• **Exercise prompt**
The answer is every line of the records that holds the word "které", copied in full.

═══ Dataset records ═══

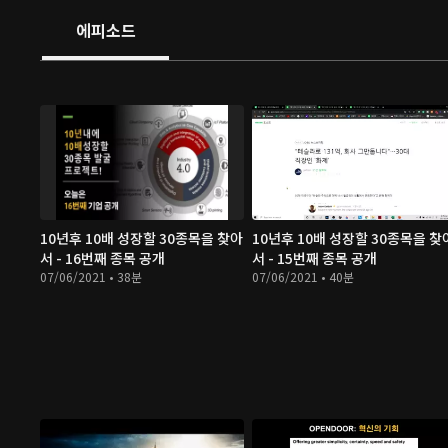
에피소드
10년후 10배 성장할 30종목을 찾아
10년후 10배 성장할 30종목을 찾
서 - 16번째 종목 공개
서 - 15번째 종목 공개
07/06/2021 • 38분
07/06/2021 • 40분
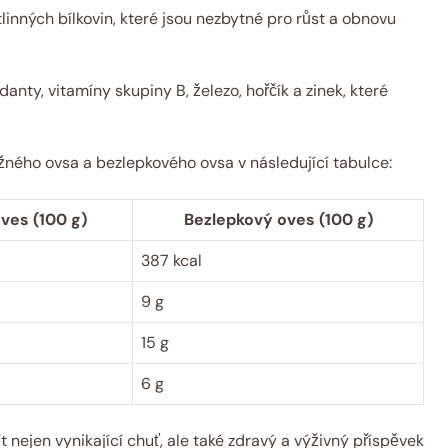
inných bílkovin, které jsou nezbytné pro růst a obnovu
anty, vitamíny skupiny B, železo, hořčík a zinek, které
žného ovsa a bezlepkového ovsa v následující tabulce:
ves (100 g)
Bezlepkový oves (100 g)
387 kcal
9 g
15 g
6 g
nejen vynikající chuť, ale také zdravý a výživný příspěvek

═══
═══ Dataset records ═══

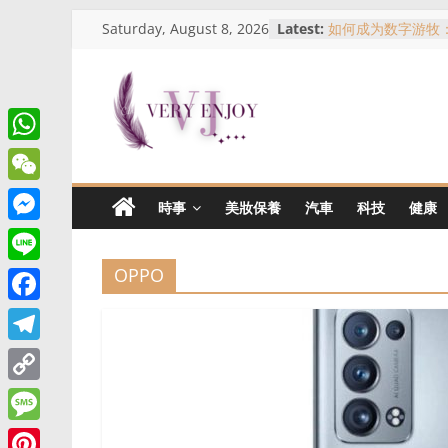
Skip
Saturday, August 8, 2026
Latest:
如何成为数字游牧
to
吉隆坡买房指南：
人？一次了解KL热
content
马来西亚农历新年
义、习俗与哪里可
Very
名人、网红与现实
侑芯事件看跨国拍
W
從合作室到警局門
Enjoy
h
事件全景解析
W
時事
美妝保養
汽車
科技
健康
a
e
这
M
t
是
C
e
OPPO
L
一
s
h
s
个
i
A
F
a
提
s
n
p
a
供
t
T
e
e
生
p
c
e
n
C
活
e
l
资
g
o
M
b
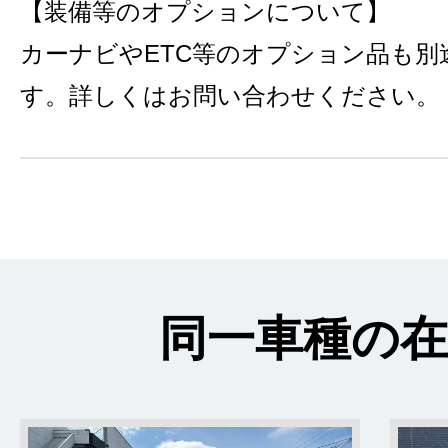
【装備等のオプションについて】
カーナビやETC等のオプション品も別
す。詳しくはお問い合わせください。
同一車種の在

═══

• **Answer box**
inných bílkovin, které jsou nezbytné pro růst a obnovu
anty, vitamíny skupiny B, železo, hořčík a zinek, které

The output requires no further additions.